The end result, which President Obama will sign into law shortly, does many good things: it brings trillions of dollars in "dark" trading in over-the-counter derivatives into the open; it creates new, tough watchdogs for credit-card and mortgage companies as well as banks; it gives the government new tools to liquidate failing firms; and it curtails the Section 13.3 Federal Reserve law that allowed the massive bailouts of the last two years. But as Senator Kaufman, one of the strongest holdouts, said "while holding his nose" and voting in favor of cloture, the vast 2,400-page bill still leaves most of the important decisions unresolved. Almost all of those decisions will be made by regulators over a period of years in closed rooms, out of the headlines.

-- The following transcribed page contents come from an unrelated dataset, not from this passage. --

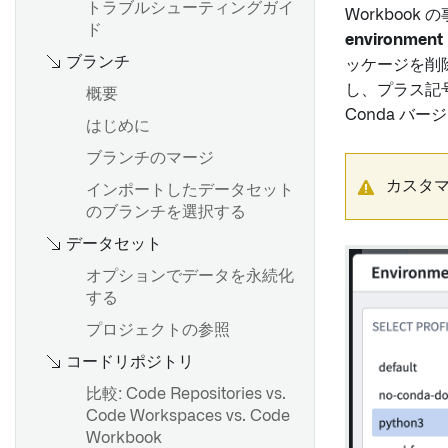
トラブルシューティングガイ
Workboo
Contour の非決定性
time seriesの可視化
ド
environment
Contour のタイムゾーン
time series をトランスフォー
ブランチ
ッケージを削
ムする
し、プラス記
概要
time series 集計
Contour でのコンピュート使
Conda バ
はじめに
用量
時間と値の範囲
ブランチのマージ
時系列予測
カスタ
インポートしたデータセット
のブランチを選択する
概要
データセット
ダッシュボードの作成
オプションでデータを永続化
ダッシュボードの公開と共有
する
分析内でダッシュボードを使
プロジェクトの参照
用する
コードリポジトリ
Workshop モジュールに埋め
比較: Code Repositories vs.
込む
Code Workspaces vs. Code
Notepad ドキュメントに追加
Workbook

"It is estimated that various federal agencies will be charged with writing over 200 rulemakings and dozens of studies," said Kaufman. "Many of the same regulators who failed in the runup to the last crisis will once again be given the solemn task of safeguarding our financial stability. Like many others, I am concerned whether they have the capacity and wherewithal to succeed in this endeavor."

The work of the banking industry—and legislators—is not yet done.